Basically, I need to calculate a hypotenuse of the right triangle
First, my code defines if the triangle is right or not, and then based on the lengths of two sides it calculates a hypotenuse of that triangle but it is not returning my h value which I need to return as a task of this exercise.
I can't understand what is a problem with returning h?
Why code is not returning it?
Thanks in advance
angle1 = input("what is a degree of the first angle? : ")
angle2 = input("what is a degree of the second angle? : ")

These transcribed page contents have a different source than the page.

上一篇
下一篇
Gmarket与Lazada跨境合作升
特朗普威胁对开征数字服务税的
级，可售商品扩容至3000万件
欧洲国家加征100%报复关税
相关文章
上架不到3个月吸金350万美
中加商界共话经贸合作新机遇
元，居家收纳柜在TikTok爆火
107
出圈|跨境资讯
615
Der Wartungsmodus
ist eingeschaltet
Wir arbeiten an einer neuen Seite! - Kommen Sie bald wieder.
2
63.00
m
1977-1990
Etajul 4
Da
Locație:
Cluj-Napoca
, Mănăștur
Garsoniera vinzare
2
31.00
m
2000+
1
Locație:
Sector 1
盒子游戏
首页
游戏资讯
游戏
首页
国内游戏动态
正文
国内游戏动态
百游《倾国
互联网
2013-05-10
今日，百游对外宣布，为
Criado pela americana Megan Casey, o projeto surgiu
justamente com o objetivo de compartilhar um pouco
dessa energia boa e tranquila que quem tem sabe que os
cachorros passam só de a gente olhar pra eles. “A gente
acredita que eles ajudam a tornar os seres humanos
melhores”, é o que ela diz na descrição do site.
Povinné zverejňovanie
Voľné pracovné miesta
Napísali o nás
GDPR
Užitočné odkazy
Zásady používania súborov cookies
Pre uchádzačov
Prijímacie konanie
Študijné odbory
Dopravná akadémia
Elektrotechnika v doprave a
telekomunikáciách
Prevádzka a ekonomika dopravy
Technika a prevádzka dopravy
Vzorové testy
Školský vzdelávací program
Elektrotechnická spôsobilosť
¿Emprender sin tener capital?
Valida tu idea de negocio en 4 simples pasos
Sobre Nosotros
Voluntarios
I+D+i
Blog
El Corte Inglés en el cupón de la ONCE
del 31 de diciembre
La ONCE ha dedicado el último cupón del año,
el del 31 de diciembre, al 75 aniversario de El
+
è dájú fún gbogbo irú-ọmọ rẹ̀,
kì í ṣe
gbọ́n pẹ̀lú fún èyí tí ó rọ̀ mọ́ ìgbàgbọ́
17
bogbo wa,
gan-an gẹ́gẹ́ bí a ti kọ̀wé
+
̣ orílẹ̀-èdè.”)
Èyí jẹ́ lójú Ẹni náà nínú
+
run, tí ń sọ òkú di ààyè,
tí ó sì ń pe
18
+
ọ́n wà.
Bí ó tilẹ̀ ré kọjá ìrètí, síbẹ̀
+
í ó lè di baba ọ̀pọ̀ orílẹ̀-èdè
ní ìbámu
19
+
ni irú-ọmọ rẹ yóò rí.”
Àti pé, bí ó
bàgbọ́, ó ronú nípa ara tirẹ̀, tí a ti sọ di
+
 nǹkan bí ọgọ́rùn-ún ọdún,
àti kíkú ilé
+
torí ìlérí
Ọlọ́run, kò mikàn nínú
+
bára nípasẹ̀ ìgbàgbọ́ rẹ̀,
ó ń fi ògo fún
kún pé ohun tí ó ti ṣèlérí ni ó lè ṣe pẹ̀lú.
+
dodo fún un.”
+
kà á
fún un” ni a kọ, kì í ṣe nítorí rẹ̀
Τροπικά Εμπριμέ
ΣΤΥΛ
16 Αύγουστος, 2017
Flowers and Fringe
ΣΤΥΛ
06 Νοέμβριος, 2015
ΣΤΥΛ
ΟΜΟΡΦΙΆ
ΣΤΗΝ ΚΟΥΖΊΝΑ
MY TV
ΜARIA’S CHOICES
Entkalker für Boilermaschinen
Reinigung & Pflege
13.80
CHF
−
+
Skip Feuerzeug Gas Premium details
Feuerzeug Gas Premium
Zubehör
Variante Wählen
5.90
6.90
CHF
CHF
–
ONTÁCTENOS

angle3 = input("what is a degree of the third angle? : ")
a1 = int(angle1)
a2 = int(angle2)
a3 = int(angle3)
length1 = input("what is a length of the first side? : ")
length2 = input("what is a length of the second side? : ")
l1 = int(length1)
l2 = int(length2)
def hypothenuse(a1, a2, a3, l1, l2):
if a1 != 90 or a2 != 90 or a3 != 90:
return ("\n sorry, but triangle sould be right -> one agle = 90 degrees")
else:
h = l1**2 + l2**2
return ("The hypothenuse of this triangle is equal to:", h)

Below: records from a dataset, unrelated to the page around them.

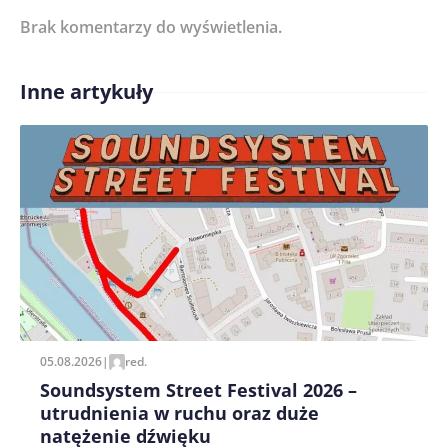
Brak komentarzy do wyświetlenia.
Imię/ Nick*
Inne artykuły
Treść komentarza*
Zapamiętaj moje dane w tej przeglądarce podczas
pisania kolejnych komentarzy.
05.08.2026
|
red.
Soundsystem Street Festival 2026 –
utrudnienia w ruchu oraz duże
natężenie dźwięku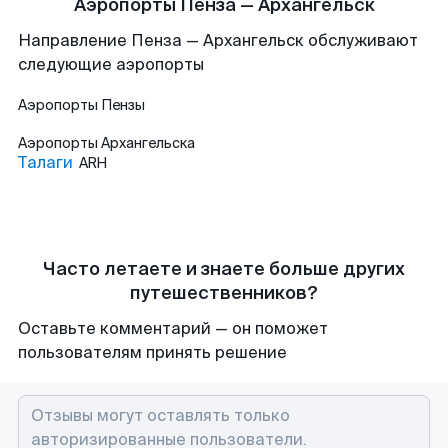
Аэропорты Пенза — Архангельск
Направление Пенза — Архангельск обслуживают
следующие аэропорты
Аэропорты
Пензы
Аэропорты
Архангельска
Талаги
ARH
Часто летаете и знаете больше других
путешественников?
Оставьте комментарий — он поможет
пользователям принять решение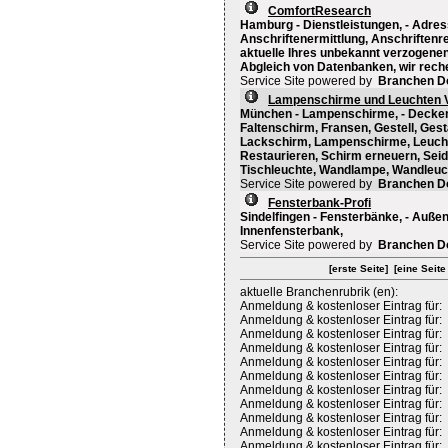
ComfortResearch
Hamburg - Dienstleistungen, - Adre
Anschriftenermittlung, Anschriftenr
aktuelle Ihres unbekannt verzogenen
Abgleich von Datenbanken, wir reche
Service Site powered by
Branchen D
Lampenschirme und Leuchten Vi
München - Lampenschirme, - Deckenl
Faltenschirm, Fransen, Gestell, Gest
Lackschirm, Lampenschirme, Leuchte, 
Restaurieren, Schirm erneuern, Seid
Tischleuchte, Wandlampe, Wandleuch
Service Site powered by
Branchen D
Fensterbank-Profi
Sindelfingen - Fensterbänke, - Auße
Innenfensterbank,
Service Site powered by
Branchen D
[erste Seite]
[eine Seite
aktuelle Branchenrubrik (en):
Anmeldung & kostenloser Eintrag für:
Anmeldung & kostenloser Eintrag für:
Anmeldung & kostenloser Eintrag für:
Anmeldung & kostenloser Eintrag für:
Anmeldung & kostenloser Eintrag für:
Anmeldung & kostenloser Eintrag für:
Anmeldung & kostenloser Eintrag für:
Anmeldung & kostenloser Eintrag für:
Anmeldung & kostenloser Eintrag für:
Anmeldung & kostenloser Eintrag für:
Anmeldung & kostenloser Eintrag für: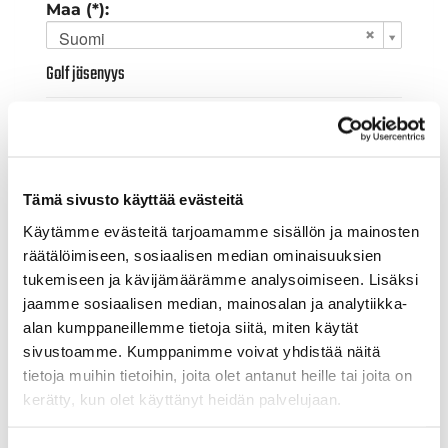
Maa (*):
Suomi
Golf jäsenyys
Valitse seura:
Tämä sivusto käyttää evästeitä
Jäsennumero:
Käytämme evästeitä tarjoamamme sisällön ja mainosten
räätälöimiseen, sosiaalisen median ominaisuuksien
tukemiseen ja kävijämäärämme analysoimiseen. Lisäksi
Lisätiedot
jaamme sosiaalisen median, mainosalan ja analytiikka-
alan kumppaneillemme tietoja siitä, miten käytät
sivustoamme. Kumppanimme voivat yhdistää näitä
Syntymäaika: (*)
tietoja muihin tietoihin, joita olet antanut heille tai joita on
kerätty, kun olet käyttänyt heidän palvelujaan.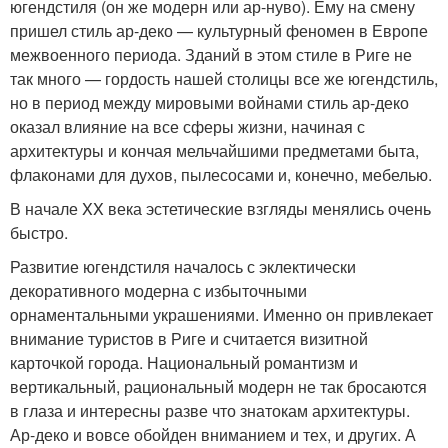
югендстиля (он же модерн или ар-нуво). Ему на смену
пришел стиль ар-деко — культурный феномен в Европе
межвоенного периода. Зданий в этом стиле в Риге не
так много — гордость нашей столицы все же югендстиль,
но в период между мировыми войнами стиль ар-деко
оказал влияние на все сферы жизни, начиная с
архитектуры и кончая мельчайшими предметами быта,
флаконами для духов, пылесосами и, конечно, мебелью.
В начале XX века эстетические взгляды менялись очень
быстро.
Развитие югендстиля началось с эклектически
декоративного модерна с избыточными
орнаментальными украшениями. Именно он привлекает
внимание туристов в Риге и считается визитной
карточкой города. Национальный романтизм и
вертикальный, рациональный модерн не так бросаются
в глаза и интересны разве что знатокам архитектуры.
Ар-деко и вовсе обойден вниманием и тех, и других. А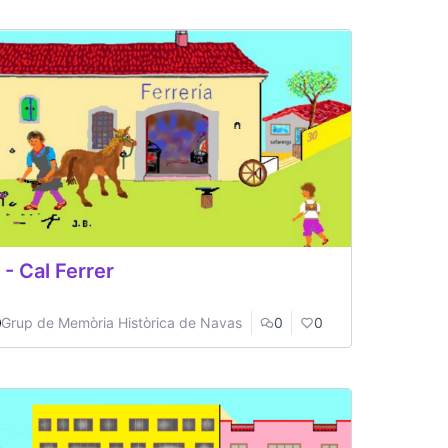
 - Cal Ferrer
Grup de Memòria Històrica de Navas
0
0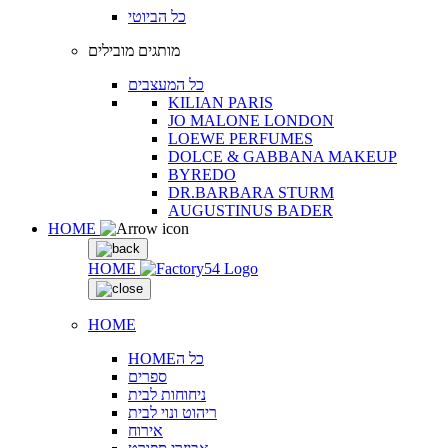
כל הביוטי
מותגים מובילים
כל המעצבים
KILIAN PARIS
JO MALONE LONDON
LOEWE PERFUMES
DOLCE & GABBANA MAKEUP
BYREDO
DR.BARBARA STURM
AUGUSTINUS BADER
HOME
HOME
HOME
HOMEכל ה
ספרים
ניחוחות לבית
ריהוט ונוי לבית
אירוח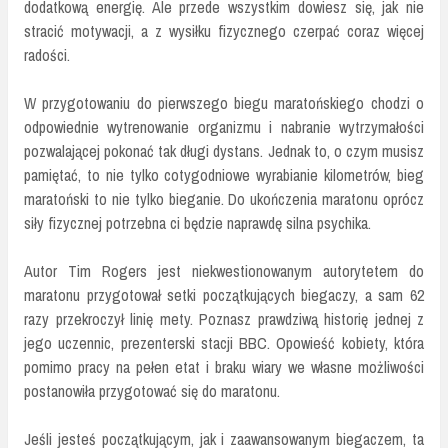
dodatkową energię. Ale przede wszystkim dowiesz się, jak nie
stracić motywacji, a z wysiłku fizycznego czerpać coraz więcej
radości.
W przygotowaniu do pierwszego biegu maratońskiego chodzi o
odpowiednie wytrenowanie organizmu i nabranie wytrzymałości
pozwalającej pokonać tak długi dystans. Jednak to, o czym musisz
pamiętać, to nie tylko cotygodniowe wyrabianie kilometrów, bieg
maratoński to nie tylko bieganie. Do ukończenia maratonu oprócz
siły fizycznej potrzebna ci będzie naprawdę silna psychika.
Autor Tim Rogers jest niekwestionowanym autorytetem do
maratonu przygotował setki początkujących biegaczy, a sam 62
razy przekroczył linię mety. Poznasz prawdziwą historię jednej z
jego uczennic, prezenterski stacji BBC. Opowieść kobiety, która
pomimo pracy na pełen etat i braku wiary we własne możliwości
postanowiła przygotować się do maratonu.
Jeśli jesteś początkującym, jak i zaawansowanym biegaczem, ta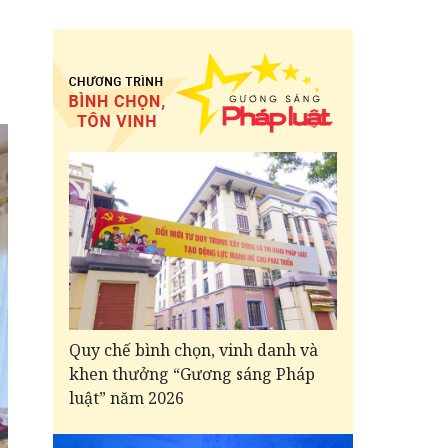
Quy chế bình chọn, vinh danh và
khen thưởng “Gương sáng Pháp
luật” năm 2026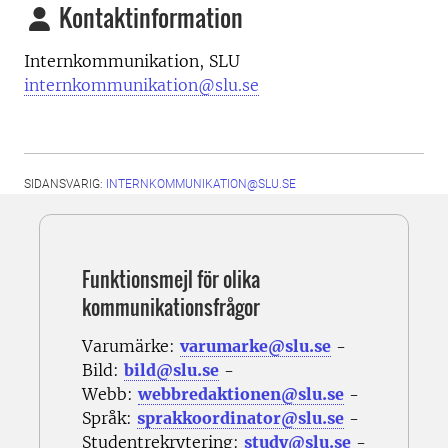
Kontaktinformation
Internkommunikation, SLU
internkommunikation@slu.se
SIDANSVARIG:
INTERNKOMMUNIKATION@SLU.SE
Funktionsmejl för olika
kommunikationsfrågor
Varumärke:
varumarke@slu.se
-
Bild:
bild@slu.se
-
Webb:
webbredaktionen@slu.se
-
Språk:
sprakkoordinator@slu.se
-
Studentrekrytering:
study@slu.se
-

hypothenuse(a1, a2, a3, l1, l2)
You are returning a value. The problem is that you are not telling Python to display it.
You can display variables, strings, bytes, integers and many other data types with print()
.
This is what you are after using:
print(hypothenuse(a1, a2, a3, l1, l2))
As mentioned in the comments you can store it in variables.
I would highly recommend you add "error catching" to your program, in case a user inputs a letter and not something that can be turned into an integer with int()

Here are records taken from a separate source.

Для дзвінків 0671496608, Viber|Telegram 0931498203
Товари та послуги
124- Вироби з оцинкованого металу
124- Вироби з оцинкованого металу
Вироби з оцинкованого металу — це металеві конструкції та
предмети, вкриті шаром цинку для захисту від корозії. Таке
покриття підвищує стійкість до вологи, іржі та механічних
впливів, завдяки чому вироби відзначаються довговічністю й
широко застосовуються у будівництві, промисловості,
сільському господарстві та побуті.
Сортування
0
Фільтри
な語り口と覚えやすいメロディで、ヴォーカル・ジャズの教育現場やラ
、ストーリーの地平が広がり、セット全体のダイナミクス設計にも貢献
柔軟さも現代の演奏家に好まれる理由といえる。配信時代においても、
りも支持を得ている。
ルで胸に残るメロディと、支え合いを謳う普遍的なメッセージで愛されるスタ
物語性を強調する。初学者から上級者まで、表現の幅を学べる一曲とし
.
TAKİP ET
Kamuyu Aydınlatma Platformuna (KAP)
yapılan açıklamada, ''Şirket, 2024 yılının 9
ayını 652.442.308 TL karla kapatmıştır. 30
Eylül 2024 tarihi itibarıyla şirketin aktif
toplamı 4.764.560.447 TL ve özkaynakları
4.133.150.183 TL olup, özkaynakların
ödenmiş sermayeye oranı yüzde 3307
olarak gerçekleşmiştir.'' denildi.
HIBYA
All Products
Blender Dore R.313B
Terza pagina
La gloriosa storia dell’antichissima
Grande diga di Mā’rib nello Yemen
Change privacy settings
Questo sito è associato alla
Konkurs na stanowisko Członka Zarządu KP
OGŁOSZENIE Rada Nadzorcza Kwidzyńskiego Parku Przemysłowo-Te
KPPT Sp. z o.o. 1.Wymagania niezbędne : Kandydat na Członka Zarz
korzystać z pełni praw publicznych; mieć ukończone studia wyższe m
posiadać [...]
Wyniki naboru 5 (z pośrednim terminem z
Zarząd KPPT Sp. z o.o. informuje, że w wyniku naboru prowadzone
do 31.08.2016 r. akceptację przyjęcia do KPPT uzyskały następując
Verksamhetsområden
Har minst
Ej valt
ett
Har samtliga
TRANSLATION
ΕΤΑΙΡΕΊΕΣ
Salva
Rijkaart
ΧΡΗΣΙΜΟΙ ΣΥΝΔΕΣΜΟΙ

For example if under angle1
somebody entered a
you would get:
>>> a1 = int(angle1)
Traceback (most recent call last):
File "<stdin>", line 1, in <module>
ValueError: invalid literal for int() with base 10: 'a'
>>>
A way to prevent this is to "catch" the error:
try:
a1 = int(angle1)
except ValueError:
print("Please enter an integer")
Don't worry if this is unfarmiliar right now, it will come up as you learn Python, and will become easy enough to understand.